Developing an effective gene therapy for prostate cancer: New technologies with potential to translate from the laboratory into the clinic
- PMID: 21276410
- PMCID: PMC4348040
Developing an effective gene therapy for prostate cancer: New technologies with potential to translate from the laboratory into the clinic
Abstract
Prostate cancer is the second leading cause of cancer-related deaths in men in the U.S. At present, no single or combination therapy has shown efficacy in decreasing disease progression in patients with metastatic disease. A potentially viable approach for treating late-stage prostate cancer is gene therapy. Adenoviruses (Ad) are the most commonly used mode of gene delivery, but progress using this vector has been hampered by concerns over the safety and practicality of viruses including conditionally replicating Ads (CRAds), particularly for intravenous delivery, and the inefficiency of non-viral transfection techniques.
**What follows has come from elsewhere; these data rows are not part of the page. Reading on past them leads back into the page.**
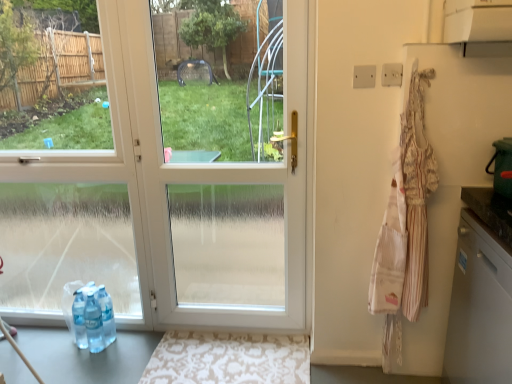 Question: Does striped cotton apron at right have a lesser height compared to white glossy door at center?

Choices:
 (A) no
 (B) yes

Answer: (B)

Question: Considering the relative sizes of striped cotton apron at right and white glossy door at center in the image provided, is striped cotton apron at right smaller than white glossy door at center?

Choices:
 (A) no
 (B) yes

Answer: (B)

Question: From a real-world perspective, is striped cotton apron at right physically above white glossy door at center?

Choices:
 (A) yes
 (B) no

Answer: (B)

Question: Can you confirm if striped cotton apron at right is positioned to the right of white glossy door at center?

Choices:
 (A) yes
 (B) no

Answer: (A)

Question: Is striped cotton apron at right in front of white glossy door at center?

Choices:
 (A) yes
 (B) no

Answer: (A)

Question: In the image, is white glossy dishwasher at right positioned in front of or behind beige damask rug at lower center?

Choices:
 (A) front
 (B) behind

Answer: (A)

Question: From a real-world perspective, is white glossy dishwasher at right above or below beige damask rug at lower center?

Choices:
 (A) above
 (B) below

Answer: (A)

Question: Is point (502, 347) closer or farther from the camera than point (192, 365)?

Choices:
 (A) closer
 (B) farther

Answer: (A)

Question: From their relative heights in the image, would you say white glossy dishwasher at right is taller or shorter than beige damask rug at lower center?

Choices:
 (A) tall
 (B) short

Answer: (A)

Question: Do you think white glossy dishwasher at right is within striped cotton apron at right, or outside of it?

Choices:
 (A) outside
 (B) inside

Answer: (A)

Question: From a real-world perspective, is white glossy dishwasher at right physically located above or below striped cotton apron at right?

Choices:
 (A) below
 (B) above

Answer: (A)

Question: Is white glossy dishwasher at right bigger or smaller than striped cotton apron at right?

Choices:
 (A) big
 (B) small

Answer: (A)

Question: From the image's perspective, is white glossy dishwasher at right positioned above or below striped cotton apron at right?

Choices:
 (A) below
 (B) above

Answer: (A)

Question: Would you say beige damask rug at lower center is to the left or to the right of white glossy dishwasher at right in the picture?

Choices:
 (A) right
 (B) left

Answer: (B)

Question: From a real-world perspective, is beige damask rug at lower center positioned above or below white glossy dishwasher at right?

Choices:
 (A) above
 (B) below

Answer: (B) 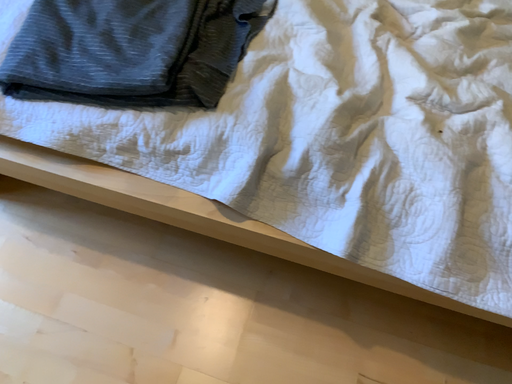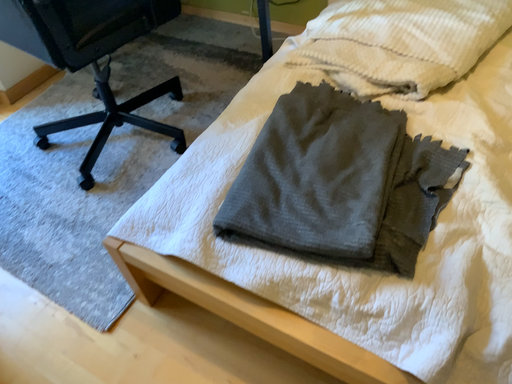 Question: How did the camera likely rotate when shooting the video?

Choices:
 (A) rotated right
 (B) rotated left

Answer: (B) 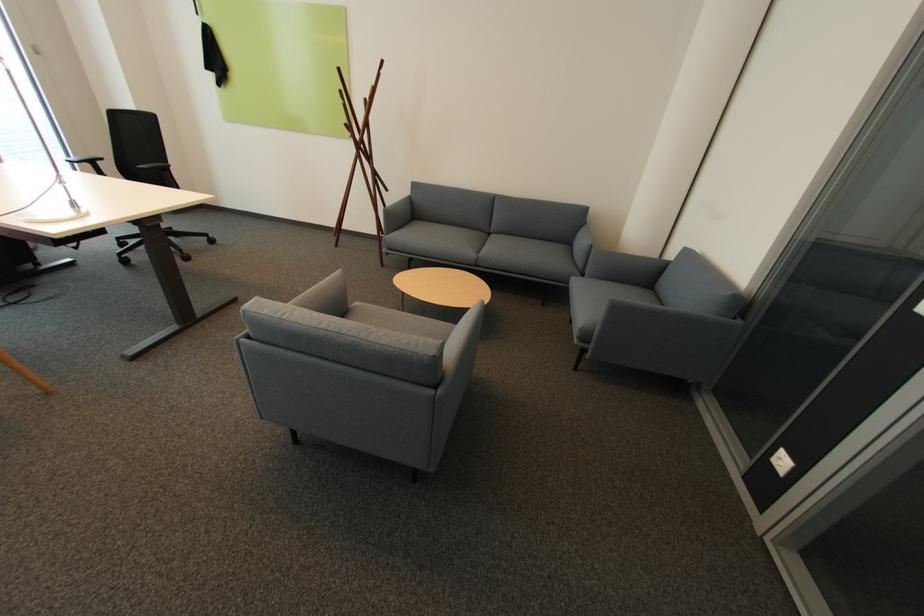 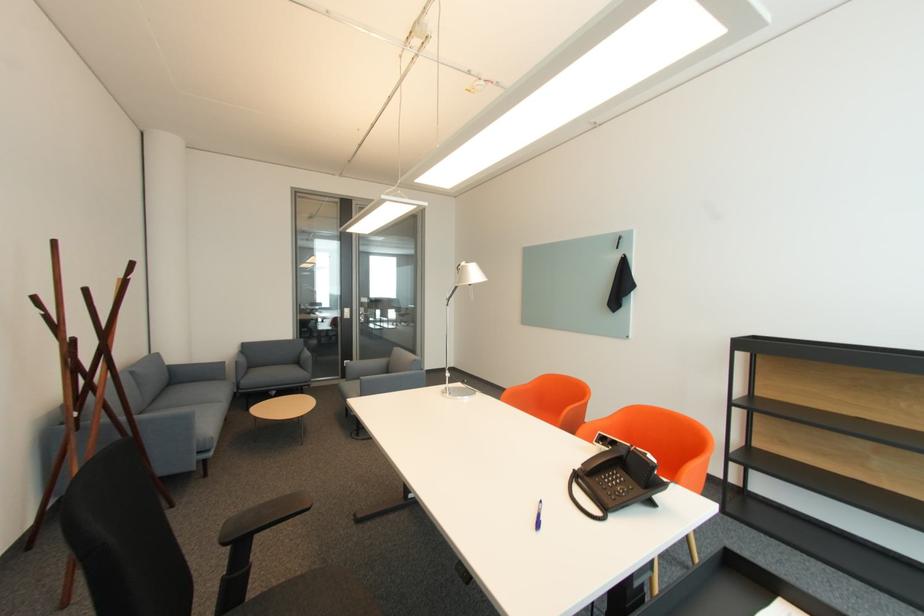 Locate, in the second image, the point that corresponds to [495,233] in the first image.

(151, 411) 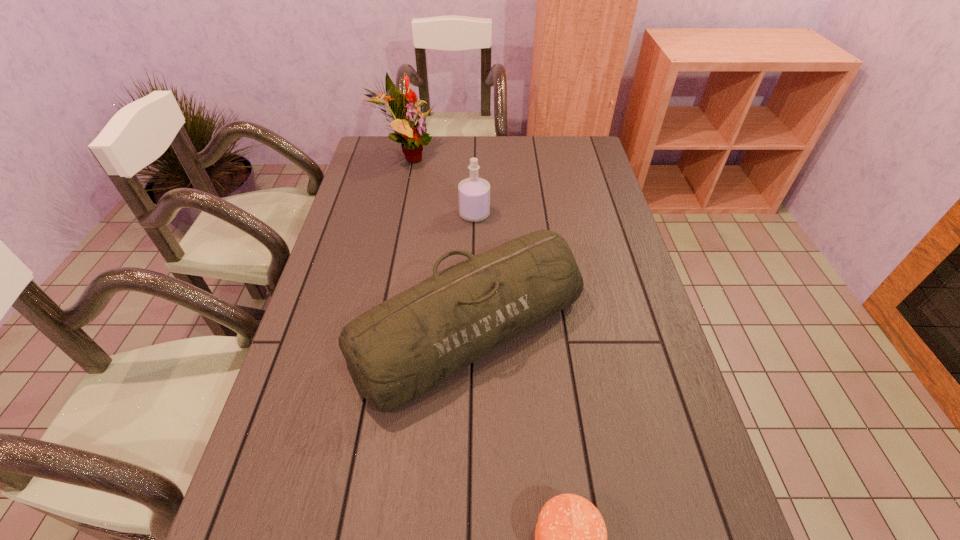 Find the location of a particular element. This screenshot has height=540, width=960. the tallest object is located at coordinates (414, 137).

Find the location of `the farthest object`. the farthest object is located at coordinates (414, 137).

Where is `the third nearest object`? the third nearest object is located at coordinates (474, 193).

In order to click on the second nearest object in this screenshot , I will do `click(403, 347)`.

Where is `vacant space situated 0.210m on the front-facing side of the bouquet`? Image resolution: width=960 pixels, height=540 pixels. vacant space situated 0.210m on the front-facing side of the bouquet is located at coordinates (493, 157).

Find the location of a particular element. The image size is (960, 540). blank area located on the back of the perfume is located at coordinates [475, 186].

Identify the location of free location located 0.160m on the front of the third farthest object. This screenshot has height=540, width=960. (465, 501).

Locate an element on the screen. object at the far edge is located at coordinates (414, 137).

This screenshot has width=960, height=540. Identify the location of bouquet situated at the left edge. (414, 137).

Locate an element on the screen. The height and width of the screenshot is (540, 960). duffel bag at the left edge is located at coordinates (403, 347). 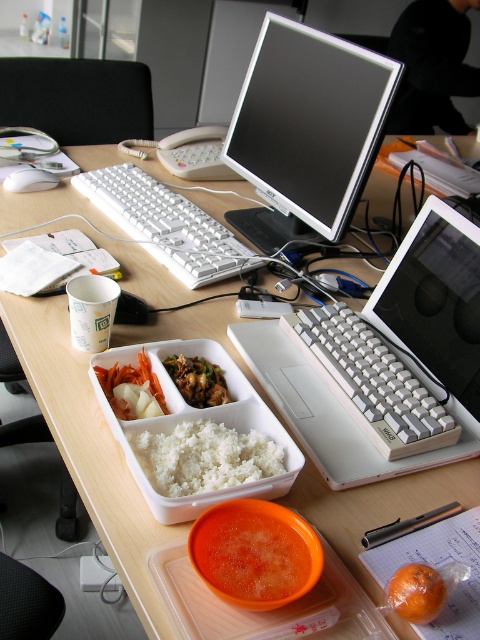 Question: Which point is closer to the camera?

Choices:
 (A) (368, 388)
 (B) (201, 477)

Answer: (B)

Question: Observing the image, what is the correct spatial positioning of white plastic keyboard at center in reference to brown glossy meat at center?

Choices:
 (A) right
 (B) left

Answer: (B)

Question: Is white plastic laptop at center to the left of matte black monitor at center from the viewer's perspective?

Choices:
 (A) yes
 (B) no

Answer: (B)

Question: Which of the following is the farthest from the observer?

Choices:
 (A) (392, 317)
 (B) (110, 196)
 (C) (176, 360)

Answer: (B)

Question: Estimate the real-world distances between objects in this image. Which object is closer to the white matte rice at center?

Choices:
 (A) matte black monitor at center
 (B) brown glossy meat at center

Answer: (B)

Question: Is white plastic laptop at center closer to camera compared to white plastic keyboard at center?

Choices:
 (A) yes
 (B) no

Answer: (A) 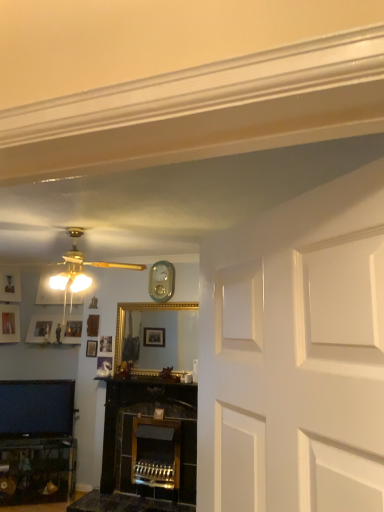 Question: Can you confirm if matte silver picture frame at upper left, which ranks as the 1th picture frame in back-to-front order, is smaller than matte gold ceiling fan at upper left?

Choices:
 (A) yes
 (B) no

Answer: (B)

Question: Is matte silver picture frame at upper left, acting as the 2th picture frame starting from the right, further to camera compared to matte gold ceiling fan at upper left?

Choices:
 (A) no
 (B) yes

Answer: (B)

Question: Would you say matte silver picture frame at upper left, acting as the second picture frame starting from the left, is outside matte gold ceiling fan at upper left?

Choices:
 (A) no
 (B) yes

Answer: (B)

Question: From the image's perspective, is matte silver picture frame at upper left, which ranks as the 1th picture frame in back-to-front order, below matte gold ceiling fan at upper left?

Choices:
 (A) yes
 (B) no

Answer: (A)

Question: Can you confirm if matte silver picture frame at upper left, acting as the second picture frame starting from the left, is positioned to the left of matte gold ceiling fan at upper left?

Choices:
 (A) yes
 (B) no

Answer: (A)

Question: Is matte silver picture frame at upper left, acting as the second picture frame starting from the left, aimed at matte gold ceiling fan at upper left?

Choices:
 (A) no
 (B) yes

Answer: (A)

Question: Does wooden picture frame at upper left, marked as the third picture frame in a left-to-right arrangement, have a greater width compared to matte silver picture frame at left, the 3th picture frame positioned from the right?

Choices:
 (A) no
 (B) yes

Answer: (A)

Question: Is the depth of wooden picture frame at upper left, which appears as the first picture frame when viewed from the right, less than that of matte silver picture frame at left, placed as the 1th picture frame when sorted from left to right?

Choices:
 (A) no
 (B) yes

Answer: (B)

Question: Can you confirm if wooden picture frame at upper left, the first picture frame viewed from the front, is bigger than matte silver picture frame at left, arranged as the second picture frame when viewed from the back?

Choices:
 (A) yes
 (B) no

Answer: (B)

Question: Is wooden picture frame at upper left, marked as the third picture frame in a left-to-right arrangement, touching matte silver picture frame at left, the 2th picture frame when ordered from front to back?

Choices:
 (A) no
 (B) yes

Answer: (A)

Question: Can you confirm if wooden picture frame at upper left, which appears as the first picture frame when viewed from the right, is positioned to the left of matte silver picture frame at left, arranged as the second picture frame when viewed from the back?

Choices:
 (A) no
 (B) yes

Answer: (A)

Question: Is wooden picture frame at upper left, the 3th picture frame viewed from the back, at the right side of matte silver picture frame at left, the 3th picture frame positioned from the right?

Choices:
 (A) yes
 (B) no

Answer: (A)

Question: From a real-world perspective, is matte silver picture frame at left, placed as the 1th picture frame when sorted from left to right, under matte black tv at lower left?

Choices:
 (A) yes
 (B) no

Answer: (B) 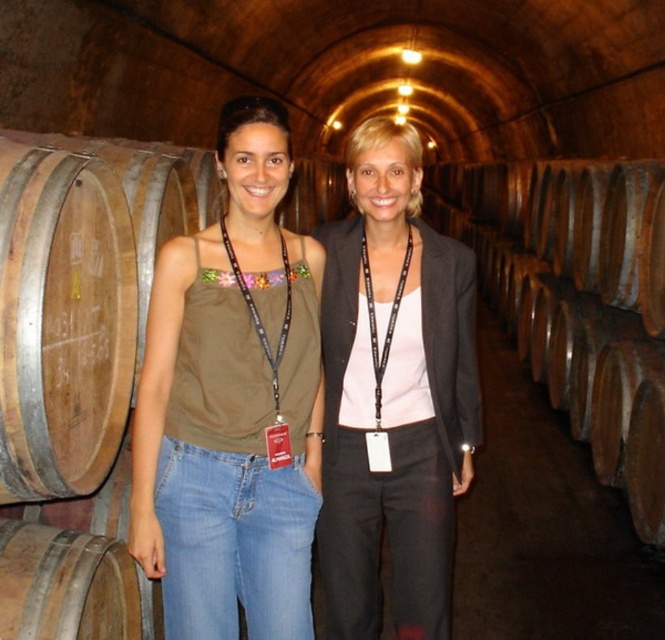 Looking at this image, is matte brown tank top at center to the right of matte black blazer at center from the viewer's perspective?

No, matte brown tank top at center is not to the right of matte black blazer at center.

Between matte brown tank top at center and matte black blazer at center, which one has less height?

matte brown tank top at center is shorter.

Locate an element on the screen. This screenshot has height=640, width=665. matte brown tank top at center is located at coordinates (231, 403). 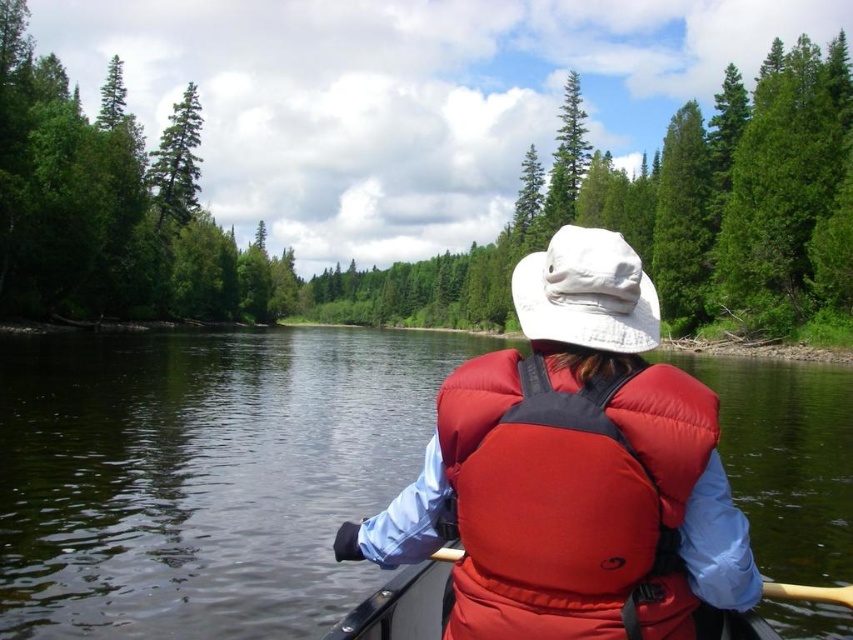 You are a photographer trying to capture the green matte tree at upper left in the center of your photo. Given its current position at point 0.253 on the horizontal axis and 0.209 on the vertical axis, what adjustment should you make to your camera to frame it centrally?

To center the green matte tree at upper left, adjust the camera so the tree moves from its current position at point 0.253 on the horizontal axis and 0.209 on the vertical axis towards the center coordinates of the image, which are typically at 0.5 on both axes. This means moving the camera to the right and downward to bring the tree into the center.

You are a safety inspector checking the canoe setup. According to the image, is the red matte life jacket at center properly positioned relative to the wooden paddle at center?

The red matte life jacket at center is located above the wooden paddle at center, which means it is positioned correctly as life jackets should be worn on top of the paddle when in use.

You are navigating a canoe on a calm river surrounded by lush greenery. You see two points marked on your GPS. The first point is at coordinate point(178, 221) and the second point is at coordinate point(358, 557). If you are facing the direction of the second point, which point is located behind you?

Point(178, 221) is behind point(358, 557), so if you are facing the direction of the second point, the first point is behind you. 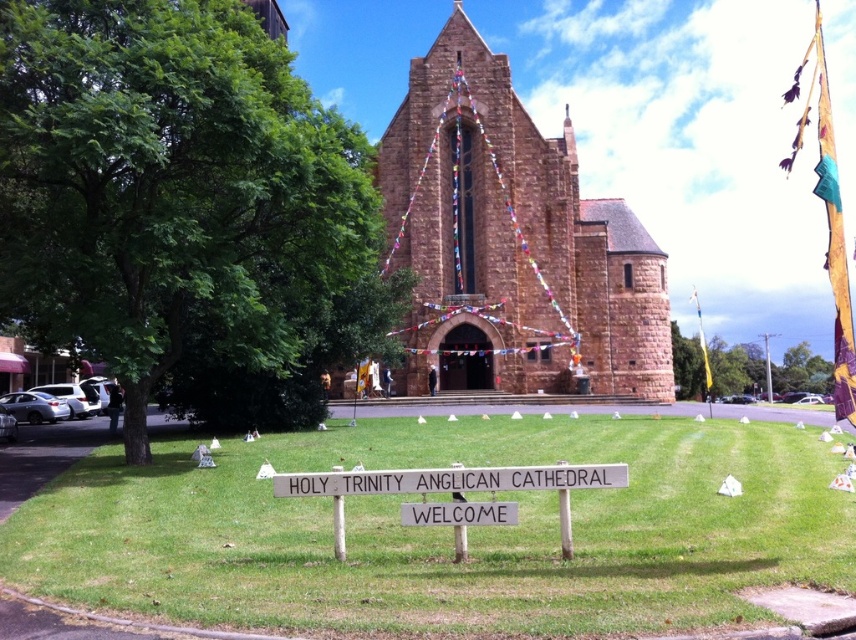 Is point (284, 547) positioned before point (476, 289)?

Yes, it is in front of point (476, 289).

Between green grass at center and brown stone church at center, which one appears on the right side from the viewer's perspective?

brown stone church at center

Which is in front, point (40, 579) or point (583, 260)?

Point (40, 579) is in front.

Image resolution: width=856 pixels, height=640 pixels. In order to click on green grass at center in this screenshot , I will do `click(444, 531)`.

Does white wooden sign at center have a greater width compared to green leafy tree at upper center?

Yes.

Can you confirm if white wooden sign at center is positioned to the right of green leafy tree at upper center?

In fact, white wooden sign at center is to the left of green leafy tree at upper center.

Where is `white wooden sign at center`? white wooden sign at center is located at coordinates (452, 486).

The height and width of the screenshot is (640, 856). I want to click on white wooden sign at center, so click(x=452, y=486).

In the scene shown: Who is positioned more to the right, green grass at center or green leafy tree at upper center?

From the viewer's perspective, green leafy tree at upper center appears more on the right side.

Is point (318, 497) positioned before point (740, 371)?

Yes.

Between point (412, 586) and point (676, 374), which one is positioned behind?

Positioned behind is point (676, 374).

This screenshot has height=640, width=856. I want to click on green grass at center, so click(x=444, y=531).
Major challenges for effective gene therapy using Ads are the limited infectivity of regular Ad serotype 5 (Ad5) and the inability to specifically deliver the therapeutic directly into diseased tissue without trapping in the liver or elimination by the immune system. The shortcoming in using Ad5 is mostly attributed to a reduction in Coxsackie-adenovirus receptors (CAR) on the surface of cancer cells, which can be mitigated by generating tropism-modified Ads permitting CAR-independent infection of tumor cells. The limitations of systemic gene delivery can now be overcome by using a novel targeted-delivery approach such as ultrasound (US) contrast agents (microbubbles) to deliver effective therapeutic reagents, Ads, or recombinant proteins, combined with ultrasound-targeted microbubble destruction (UTMD), to develop a site-specific therapy in immune competent transgenic mouse models. These unique strategies for enhancing the efficacy of gene therapy provide a direct path to translation from the laboratory into the clinic for developing an effective gene therapy of prostate cancer.